Arjuna menepikan kendaraannya, dia turun dari mobilnya, dia tak boleh lemah dan tak boleh menghindar terus menerus dari tempat itu, dia harus bisa melawan semua rasa ketakutan dan kesedihannya, perlahan dia memindai keadaan sekitar, membayangkan apa yang terjadi di malam itu, Arjuna tepat berdiri di tempat dimana Luna tergeletak, bayangan tentang foto-foto dari bagian forensik di TKP langsung memenuhi kepalanya, meski sudah tak ada jasad Luna di foto-foto itu namun posisi Luna tergeletak di aspal tergambar jelas di sana, membuat Arjuna beberapa kali mengusap wajahnya dengan kasar.
Tak jauh dari sana ada ada sebuah kios kelontong kecil, Arjuna menghampiri kios itu, dia butuh rokok untuk menenangkan dirinya saat ini.
Dia memang bukan perokok, namun saat dirinya tegang dan gelisah, biasanya dia memang merokok hanya untuk pengalihan pikiran saja.
Seorang bapak tua menyembulkan kepalanya dari balik etalase kiosnya saat Arjuna memesan sebotol air mineral dan sebungkus rokok.
"Bapak sudah lama berjualan di sini?" tanya Arjuna yang saat itu mengenakan celana chino coklat muda dan polo shirt berwarna hitam, dia memang tak memakai seragam saat mengantar bundanya ke rumah sakit tadi, agar lebih santai, pikirnya.
"Sudah sekitar enam tahunan mas." Jawab pak tua yang di perkirakan usianya di atas lima puluhan itu.
"Emhh,,, Bapak tau kejadian kecelakaan sembilan bulan yang lalu di sana, malam-malam yang korbannya satu orang wanita tewas?" tiba-tiba saja Arjuna membuka cerita seperti itu, entah apa alasannya dia bertanya tentang hal itu pada penjaga kios.
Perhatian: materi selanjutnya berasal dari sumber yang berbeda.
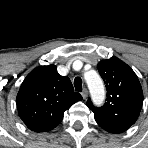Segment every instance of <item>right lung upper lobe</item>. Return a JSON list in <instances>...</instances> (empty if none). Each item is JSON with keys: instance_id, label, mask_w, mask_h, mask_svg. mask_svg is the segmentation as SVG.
Wrapping results in <instances>:
<instances>
[{"instance_id": "obj_1", "label": "right lung upper lobe", "mask_w": 148, "mask_h": 148, "mask_svg": "<svg viewBox=\"0 0 148 148\" xmlns=\"http://www.w3.org/2000/svg\"><path fill=\"white\" fill-rule=\"evenodd\" d=\"M80 100L82 96L74 92L70 79L59 75L51 64L37 67L26 76L17 94V109L30 130L47 132Z\"/></svg>"}]
</instances>
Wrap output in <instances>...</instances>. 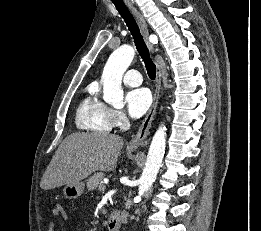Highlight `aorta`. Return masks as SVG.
<instances>
[{
  "label": "aorta",
  "mask_w": 261,
  "mask_h": 231,
  "mask_svg": "<svg viewBox=\"0 0 261 231\" xmlns=\"http://www.w3.org/2000/svg\"><path fill=\"white\" fill-rule=\"evenodd\" d=\"M135 55L133 47L123 45L109 57L103 73V99L114 107L123 106L122 77ZM166 146V127L161 125L153 136L146 164L139 180L138 196L149 190L161 167Z\"/></svg>",
  "instance_id": "1"
}]
</instances>
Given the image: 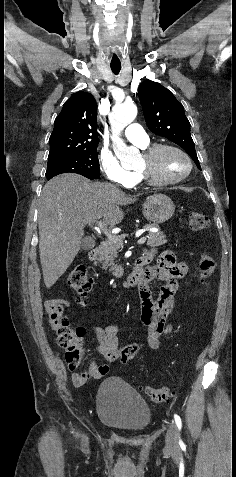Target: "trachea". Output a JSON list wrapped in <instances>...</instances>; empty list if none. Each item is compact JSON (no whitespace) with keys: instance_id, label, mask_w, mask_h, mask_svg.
<instances>
[{"instance_id":"3493384b","label":"trachea","mask_w":236,"mask_h":477,"mask_svg":"<svg viewBox=\"0 0 236 477\" xmlns=\"http://www.w3.org/2000/svg\"><path fill=\"white\" fill-rule=\"evenodd\" d=\"M111 67V70L114 74H119L120 70H121V64L120 63H111L110 65Z\"/></svg>"}]
</instances>
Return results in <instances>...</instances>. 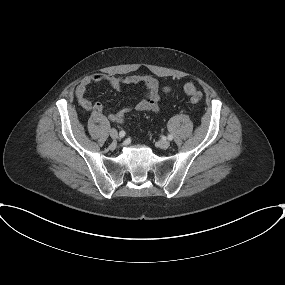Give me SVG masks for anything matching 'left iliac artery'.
<instances>
[{"label": "left iliac artery", "mask_w": 285, "mask_h": 285, "mask_svg": "<svg viewBox=\"0 0 285 285\" xmlns=\"http://www.w3.org/2000/svg\"><path fill=\"white\" fill-rule=\"evenodd\" d=\"M173 139V135H168V140H172Z\"/></svg>", "instance_id": "obj_1"}]
</instances>
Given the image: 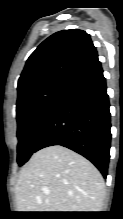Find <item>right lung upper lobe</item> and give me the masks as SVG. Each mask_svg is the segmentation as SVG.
<instances>
[{
  "mask_svg": "<svg viewBox=\"0 0 123 219\" xmlns=\"http://www.w3.org/2000/svg\"><path fill=\"white\" fill-rule=\"evenodd\" d=\"M96 61V48L85 31L69 29L56 32L28 58L18 80V98L47 83L68 82Z\"/></svg>",
  "mask_w": 123,
  "mask_h": 219,
  "instance_id": "obj_1",
  "label": "right lung upper lobe"
}]
</instances>
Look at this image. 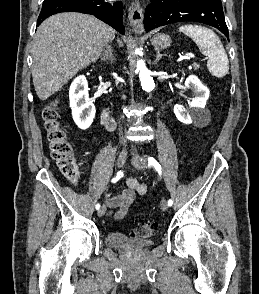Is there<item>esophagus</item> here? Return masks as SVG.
Listing matches in <instances>:
<instances>
[{
  "instance_id": "obj_1",
  "label": "esophagus",
  "mask_w": 259,
  "mask_h": 294,
  "mask_svg": "<svg viewBox=\"0 0 259 294\" xmlns=\"http://www.w3.org/2000/svg\"><path fill=\"white\" fill-rule=\"evenodd\" d=\"M130 25L137 34L144 32L143 9L138 1L132 2L128 9Z\"/></svg>"
}]
</instances>
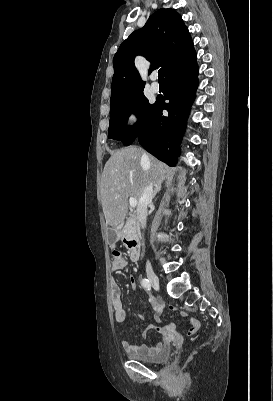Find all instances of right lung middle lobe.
Wrapping results in <instances>:
<instances>
[{"label":"right lung middle lobe","instance_id":"right-lung-middle-lobe-1","mask_svg":"<svg viewBox=\"0 0 273 401\" xmlns=\"http://www.w3.org/2000/svg\"><path fill=\"white\" fill-rule=\"evenodd\" d=\"M154 104H149L143 93L127 98L120 104L110 107V124L108 138L120 140L124 145H130L137 137L139 131L151 119ZM135 112L138 122L130 129L126 126L129 115Z\"/></svg>","mask_w":273,"mask_h":401}]
</instances>
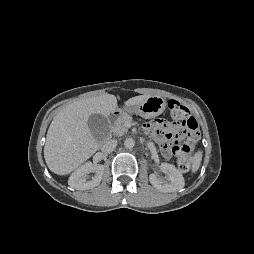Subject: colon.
<instances>
[{
  "label": "colon",
  "instance_id": "1",
  "mask_svg": "<svg viewBox=\"0 0 254 254\" xmlns=\"http://www.w3.org/2000/svg\"><path fill=\"white\" fill-rule=\"evenodd\" d=\"M168 114L170 120L166 123L179 126L172 133L171 138L178 167L181 171L187 172L190 170L192 163L189 156L192 144L200 135L199 125L196 119L190 115L188 108L176 100L168 102Z\"/></svg>",
  "mask_w": 254,
  "mask_h": 254
}]
</instances>
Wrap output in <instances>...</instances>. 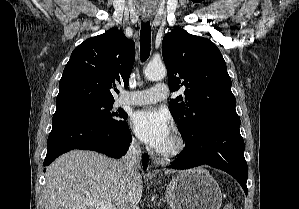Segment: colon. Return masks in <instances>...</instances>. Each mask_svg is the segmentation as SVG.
<instances>
[{
  "label": "colon",
  "mask_w": 299,
  "mask_h": 209,
  "mask_svg": "<svg viewBox=\"0 0 299 209\" xmlns=\"http://www.w3.org/2000/svg\"><path fill=\"white\" fill-rule=\"evenodd\" d=\"M227 209H232L231 207H228Z\"/></svg>",
  "instance_id": "colon-1"
}]
</instances>
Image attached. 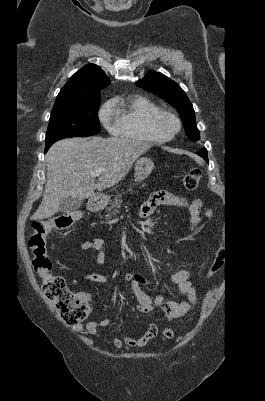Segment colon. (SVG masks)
<instances>
[{
    "label": "colon",
    "instance_id": "5ec220e1",
    "mask_svg": "<svg viewBox=\"0 0 265 401\" xmlns=\"http://www.w3.org/2000/svg\"><path fill=\"white\" fill-rule=\"evenodd\" d=\"M200 179L201 170L198 167H193L183 178L184 189L187 191L195 190ZM81 217L80 211H71L48 220L35 221L33 223V233L28 241L33 254V268L42 280L43 294L54 304L61 320L69 326L80 325L87 318L90 306L87 300L68 288L62 276L51 273L52 263L46 251L47 237L53 231L68 229L79 221ZM225 261V249L220 248L207 275L210 276L220 270ZM163 335L166 338H171L173 336L172 329H164Z\"/></svg>",
    "mask_w": 265,
    "mask_h": 401
}]
</instances>
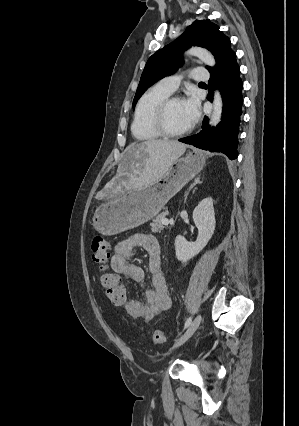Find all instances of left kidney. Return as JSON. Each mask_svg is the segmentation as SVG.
<instances>
[{
    "label": "left kidney",
    "instance_id": "left-kidney-1",
    "mask_svg": "<svg viewBox=\"0 0 299 426\" xmlns=\"http://www.w3.org/2000/svg\"><path fill=\"white\" fill-rule=\"evenodd\" d=\"M193 221L198 228V237L195 242H189L184 236L178 235L175 239L176 258L186 263L196 256L207 245L215 230V213L213 199H203L193 211Z\"/></svg>",
    "mask_w": 299,
    "mask_h": 426
}]
</instances>
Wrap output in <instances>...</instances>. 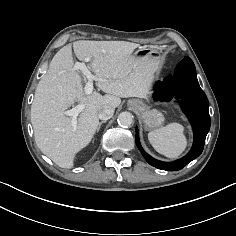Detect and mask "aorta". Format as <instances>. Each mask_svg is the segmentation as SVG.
<instances>
[{
  "label": "aorta",
  "instance_id": "762f6f07",
  "mask_svg": "<svg viewBox=\"0 0 236 236\" xmlns=\"http://www.w3.org/2000/svg\"><path fill=\"white\" fill-rule=\"evenodd\" d=\"M133 122V115L130 112H121L118 116V124L122 127H129Z\"/></svg>",
  "mask_w": 236,
  "mask_h": 236
}]
</instances>
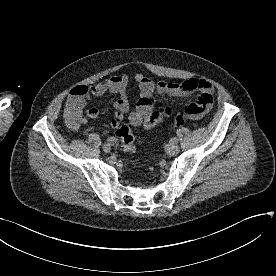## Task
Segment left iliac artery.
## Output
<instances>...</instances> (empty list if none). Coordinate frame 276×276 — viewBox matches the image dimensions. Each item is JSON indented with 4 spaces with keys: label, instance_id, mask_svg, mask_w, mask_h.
I'll return each instance as SVG.
<instances>
[{
    "label": "left iliac artery",
    "instance_id": "obj_1",
    "mask_svg": "<svg viewBox=\"0 0 276 276\" xmlns=\"http://www.w3.org/2000/svg\"><path fill=\"white\" fill-rule=\"evenodd\" d=\"M178 144V139L176 137H173L170 139V145Z\"/></svg>",
    "mask_w": 276,
    "mask_h": 276
}]
</instances>
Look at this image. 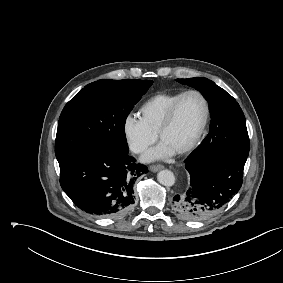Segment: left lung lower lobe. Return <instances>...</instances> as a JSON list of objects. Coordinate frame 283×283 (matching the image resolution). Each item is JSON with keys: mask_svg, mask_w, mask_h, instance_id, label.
<instances>
[{"mask_svg": "<svg viewBox=\"0 0 283 283\" xmlns=\"http://www.w3.org/2000/svg\"><path fill=\"white\" fill-rule=\"evenodd\" d=\"M247 157L214 153L186 159L190 174L186 193L173 198V210L186 220H205L219 212L239 191Z\"/></svg>", "mask_w": 283, "mask_h": 283, "instance_id": "0a47b994", "label": "left lung lower lobe"}]
</instances>
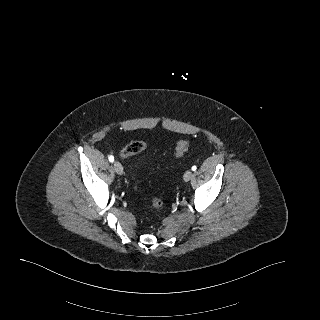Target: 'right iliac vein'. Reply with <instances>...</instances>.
Listing matches in <instances>:
<instances>
[{
	"instance_id": "63e3f726",
	"label": "right iliac vein",
	"mask_w": 320,
	"mask_h": 320,
	"mask_svg": "<svg viewBox=\"0 0 320 320\" xmlns=\"http://www.w3.org/2000/svg\"><path fill=\"white\" fill-rule=\"evenodd\" d=\"M114 169L117 174L122 175L123 174V166L121 165L120 162L115 161L114 162Z\"/></svg>"
}]
</instances>
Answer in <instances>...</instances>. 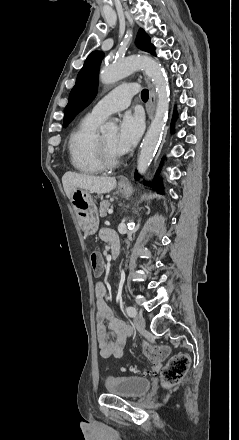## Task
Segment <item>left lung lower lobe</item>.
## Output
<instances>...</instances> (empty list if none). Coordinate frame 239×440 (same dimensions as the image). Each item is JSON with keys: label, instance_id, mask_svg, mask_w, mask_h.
<instances>
[{"label": "left lung lower lobe", "instance_id": "left-lung-lower-lobe-1", "mask_svg": "<svg viewBox=\"0 0 239 440\" xmlns=\"http://www.w3.org/2000/svg\"><path fill=\"white\" fill-rule=\"evenodd\" d=\"M174 119L177 117V114L175 113L174 114ZM157 176V175H156ZM135 178L137 179L138 178V175L137 174H135ZM155 186H154V188H157L158 189V191L159 192H163V187H162V185H161V183L160 182H158L157 180H155Z\"/></svg>", "mask_w": 239, "mask_h": 440}]
</instances>
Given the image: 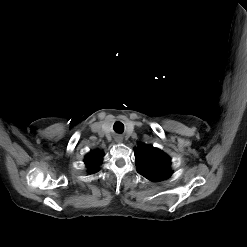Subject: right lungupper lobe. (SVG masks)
<instances>
[{
    "mask_svg": "<svg viewBox=\"0 0 247 247\" xmlns=\"http://www.w3.org/2000/svg\"><path fill=\"white\" fill-rule=\"evenodd\" d=\"M103 153L99 150L92 151L85 157V163L89 168V172L95 173L98 170V165L101 163Z\"/></svg>",
    "mask_w": 247,
    "mask_h": 247,
    "instance_id": "1",
    "label": "right lung upper lobe"
}]
</instances>
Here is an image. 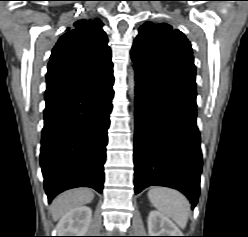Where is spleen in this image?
Wrapping results in <instances>:
<instances>
[{
  "instance_id": "1",
  "label": "spleen",
  "mask_w": 248,
  "mask_h": 237,
  "mask_svg": "<svg viewBox=\"0 0 248 237\" xmlns=\"http://www.w3.org/2000/svg\"><path fill=\"white\" fill-rule=\"evenodd\" d=\"M148 198L161 213L170 217L179 227L185 228L190 204L183 194L170 188L154 187L149 190Z\"/></svg>"
}]
</instances>
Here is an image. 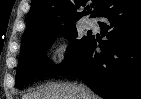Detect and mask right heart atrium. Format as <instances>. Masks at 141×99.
Masks as SVG:
<instances>
[{
    "instance_id": "1",
    "label": "right heart atrium",
    "mask_w": 141,
    "mask_h": 99,
    "mask_svg": "<svg viewBox=\"0 0 141 99\" xmlns=\"http://www.w3.org/2000/svg\"><path fill=\"white\" fill-rule=\"evenodd\" d=\"M55 62L60 68L69 65L72 57V46L66 40H58L53 47Z\"/></svg>"
}]
</instances>
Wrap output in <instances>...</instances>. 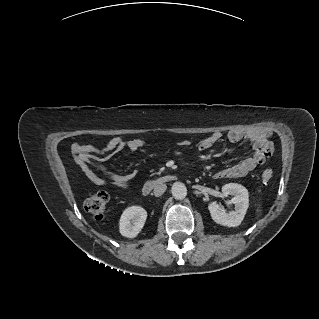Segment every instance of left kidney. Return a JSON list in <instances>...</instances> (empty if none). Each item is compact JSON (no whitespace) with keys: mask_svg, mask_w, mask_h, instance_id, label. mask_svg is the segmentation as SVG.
Here are the masks:
<instances>
[{"mask_svg":"<svg viewBox=\"0 0 319 319\" xmlns=\"http://www.w3.org/2000/svg\"><path fill=\"white\" fill-rule=\"evenodd\" d=\"M222 192L225 196H233L231 202L235 205V210L227 212L222 205L211 202L208 205L211 217L217 224L237 227L243 221L249 207L248 190L240 184L229 183L223 185Z\"/></svg>","mask_w":319,"mask_h":319,"instance_id":"1","label":"left kidney"}]
</instances>
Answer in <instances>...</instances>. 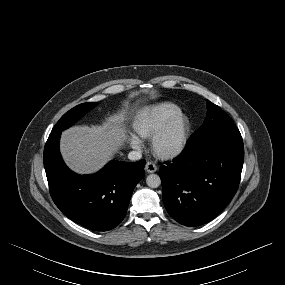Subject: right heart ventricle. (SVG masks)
<instances>
[{
    "mask_svg": "<svg viewBox=\"0 0 285 285\" xmlns=\"http://www.w3.org/2000/svg\"><path fill=\"white\" fill-rule=\"evenodd\" d=\"M181 108L170 101L158 102L140 109L134 118L133 126L142 138L152 137L160 127Z\"/></svg>",
    "mask_w": 285,
    "mask_h": 285,
    "instance_id": "obj_1",
    "label": "right heart ventricle"
}]
</instances>
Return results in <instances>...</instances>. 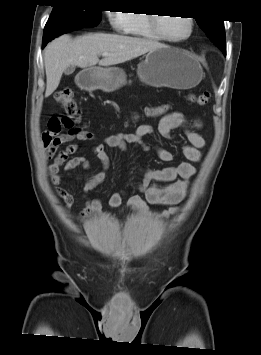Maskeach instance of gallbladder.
Here are the masks:
<instances>
[{
  "instance_id": "1",
  "label": "gallbladder",
  "mask_w": 261,
  "mask_h": 355,
  "mask_svg": "<svg viewBox=\"0 0 261 355\" xmlns=\"http://www.w3.org/2000/svg\"><path fill=\"white\" fill-rule=\"evenodd\" d=\"M74 70H75V66L70 65L69 67H67V68L65 69L64 73H65L66 75H70V74H72V73L74 72Z\"/></svg>"
}]
</instances>
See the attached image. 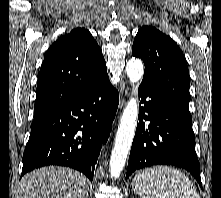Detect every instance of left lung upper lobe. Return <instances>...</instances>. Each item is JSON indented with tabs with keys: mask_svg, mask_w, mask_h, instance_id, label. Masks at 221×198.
I'll list each match as a JSON object with an SVG mask.
<instances>
[{
	"mask_svg": "<svg viewBox=\"0 0 221 198\" xmlns=\"http://www.w3.org/2000/svg\"><path fill=\"white\" fill-rule=\"evenodd\" d=\"M132 54L144 62L142 82L152 85L176 107L190 114L189 71L178 45L156 28L143 26L135 37Z\"/></svg>",
	"mask_w": 221,
	"mask_h": 198,
	"instance_id": "1",
	"label": "left lung upper lobe"
}]
</instances>
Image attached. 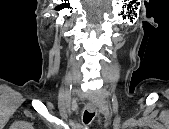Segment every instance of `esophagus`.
Listing matches in <instances>:
<instances>
[{
    "label": "esophagus",
    "instance_id": "1",
    "mask_svg": "<svg viewBox=\"0 0 169 129\" xmlns=\"http://www.w3.org/2000/svg\"><path fill=\"white\" fill-rule=\"evenodd\" d=\"M86 110H88L89 112H95L96 108L93 105H86L85 106Z\"/></svg>",
    "mask_w": 169,
    "mask_h": 129
}]
</instances>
"Seorang perempuan? Di sini jarang terjadi kecelakaan, namun memang pernah ada kecelakaan dengan korban perempuan tapi dua orang perempuan, pukan satu orang," jawab pak tua itu seraya mengingat-ingat kembali kejadian malam itu.
"Dua? Kejadian yang korbannya satu orang perempuan saat malam-malam dan hujan, bulan februari." Kata Arjuna lagi, sebenarnya dia tak ingin memaksakan, pak tua itu untuk berpikir karena mungkin faktor usia, namun entah mengapa dirinya terus saja bertanya.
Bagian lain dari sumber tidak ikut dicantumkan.